Wellbeing & Fitness

Rio 2016 Paralympics: table tennis Paralympian Will Bayley in the spotlight

To celebrate the Rio 2016 Paralympics we have been interviewing Paralympians set to compete for Team GB in the 2016 games in Rio Brazil. This week we talk to Paralympic table tennis star Will Bayley, to find out about his passion for the sport.

Sport: World’s No. 1 in Paralympic table tennis, class C7

Time competing: 2004-present. Will’s first Paralympic Games were in Beijing 2008

Biggest achievement to date: Winning the World Championship in 2014 in China

Time spent on training: 6 hours per day

Ambition:  To keep playing tennis as long as I can and win the Gold medal in Rio2016.

William Bayley was born on 17th January 1988 in Royal Tunbridge Wells, Kent, England. He has arthrogryposis – Greek for curved limbs – which affects all of his four limbs, but particularly his feet. Will also contracted non-Hodgkin lymphoma (a type of cancer) at the age of 7.

Will’s disability means he is slower than others and his range of movement is impaired, in particular with regard to the use of his wrist. He also cannot walk for as long as others or as far. But despite this, today Will feels that his condition doesn’t affect him very much.

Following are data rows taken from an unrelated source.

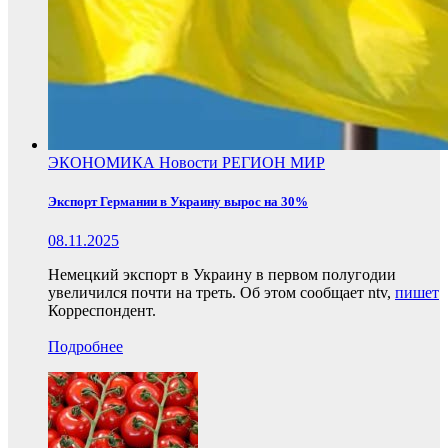
ЭКОНОМИКА
Новости
РЕГИОН
МИР
Экспорт Германии в Украину вырос на 30%
08.11.2025
Немецкий экспорт в Украину в первом полугодии
увеличился почти на треть. Об этом сообщает ntv,
пишет
Корреспондент.
Подробнее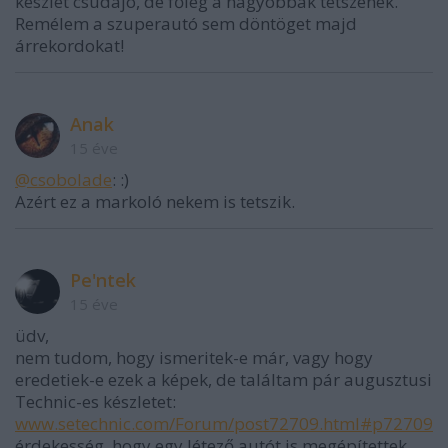
készlet csudajó, de főleg a nagyobbak tetszenek.
Remélem a szuperautó sem döntöget majd
árrekordokat!
Anak
15 éve
@csobolade
: :)
Azért ez a markoló nekem is tetszik.
Pe'ntek
15 éve
üdv,
nem tudom, hogy ismeritek-e már, vagy hogy
eredetiek-e ezek a képek, de találtam pár augusztusi
Technic-es készletet:
www.setechnic.com/Forum/post72709.html#p72709
érdekesség, hogy egy létező autót is megépítettek,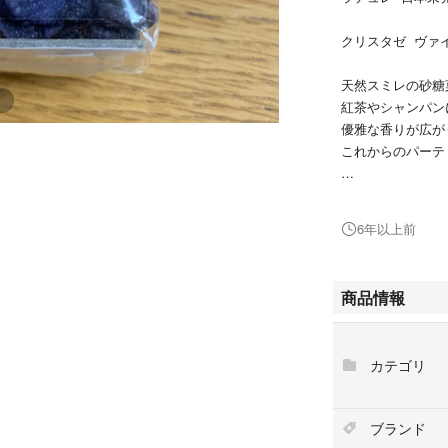
クリスタゼ ヴァイ
天然スミレの砂糖
紅茶やシャンパン
優雅な香りが広が
これからのパーテ
フランス産
賞味期限 2020年
6年以上前
紙手提げ必要な方
商品情報
こちらははじめか
神経質な方はお控
カテゴリ
ブランド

During his childhood, Will spent much of his time in hospital for, among others, 12 operations. When he was treated at a young age for cancer his grandmother bought him a table tennis set to aid his rehabilitation. Will has been playing table tennis ever since.

Will Bayley table tennis Paralympian

How did you go from playing table tennis for fun to competing at a professional level?

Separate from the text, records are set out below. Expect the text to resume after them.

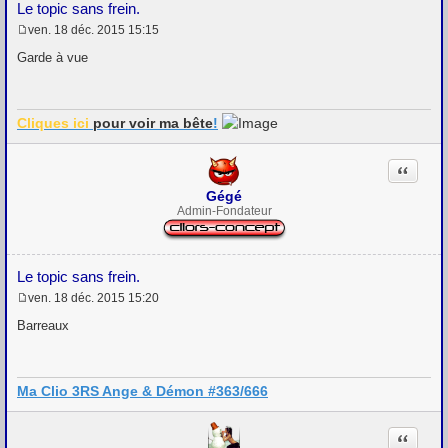
Le topic sans frein.
ven. 18 déc. 2015 15:15
M
e
Garde à vue
s
s
a
g
Cliques ici
pour voir
ma bête
!
e
Citation
Gégé
Admin-Fondateur
Le topic sans frein.
ven. 18 déc. 2015 15:20
M
e
Barreaux
s
s
a
g
Ma Clio 3RS Ange & Démon #363/666
e
Citation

For years I did it for fun, as a hobby. But I got better and better and started winning games. It’s then that I discovered that I not only like the game, but I like winning even more. And because of that, I trained even harder to get better and stronger and win even more.

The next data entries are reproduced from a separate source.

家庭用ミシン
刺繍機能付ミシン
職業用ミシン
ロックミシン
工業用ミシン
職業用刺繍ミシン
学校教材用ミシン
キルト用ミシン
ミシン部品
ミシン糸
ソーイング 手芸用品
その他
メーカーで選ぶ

What is the best thing about being a Paralympian?

The best thing is that I get to compete for Great Britain, that I get to represent my country. It gives me such a great sense of pride.

What is the downside of being a Paralympian/professional sportsman?

As an athlete, you don’t see your family much. You miss important events, like weddings, because you are competing or at training camp. Everything revolves around your training schedule, so, your social life is very limited.

Paralympian Will Bayley playing table tennis

What disabilities is Paralympic table tennis right for?

Paralympic table tennis is a very accessible sport. It is one of the traditional Paralympic sports and one of the largest. People with a range of disabilities, in particular, cerebral palsy, can compete in it [there are 11 different classifications].

What are your tips for disabled people who want to start playing table tennis for fun?

I’d suggest going to a local club first and foremost. You can visit Table Tennis England‘s website to find somewhere near you. If you have already found a club you like and have started to play, just be patient. It is difficult at the beginning to get the hang of the game. You shouldn’t give up too easily.

Do you think that Paralympic athletes can help to fight negative images of disabled people?

Certainly. You can inspire people and change their perception. As a sportsman, you show that you can be active and successful with a serious condition. People are sometimes surprised at what I can do.

I don’t particularly aim for it, but people have said to me: “You inspired me. I know now what you can do with your impairments and if you can do it, I may be able to do a lot more than people expect, too.”

Paralympian Will Bayley

Paralympic table tennis rules: what you need to know

Table tennis is a traditional Paralympic sport and has been included in the Paralympic Games since the inaugural Games in Rome in 1960. Standing players were included for the first time in 1976 in Toronto and athletes with a learning disability for the first time in 1980 in Arnhem, The Netherlands. Table tennis is the fourth largest Paralympic sport. It is played in over 50 countries.

Paralympic table tennis follows the laws set by the International Table Tennis Federation (ITTF). Each player aims to hit the ball over the net on to the opponent’s half of the table and wins the point if they fail to return it successfully. Competitions consist of five sets or rounds followed by knockout stages. A set is won by the first player who reaches 11 points with a two-point margin. The server changes every two points.

Para table tennis classifications: what does C7 mean?

Classifications serve to ensure that the game is fair and competitive: athletes with the same classification have a comparable level of functional ability relevant to the sport. Functional ability includes: reach, muscle strength, locomotive restrictions, balance and ability to grip the bat.

There are 11 different classifications in Paralympic table tennis: 1-5 for those competing in wheelchairs, 6-10 for those who play standing, and 11 for standing athletes with a learning disability. The lower the number in a subcategory the higher the level of impairment of the athlete is.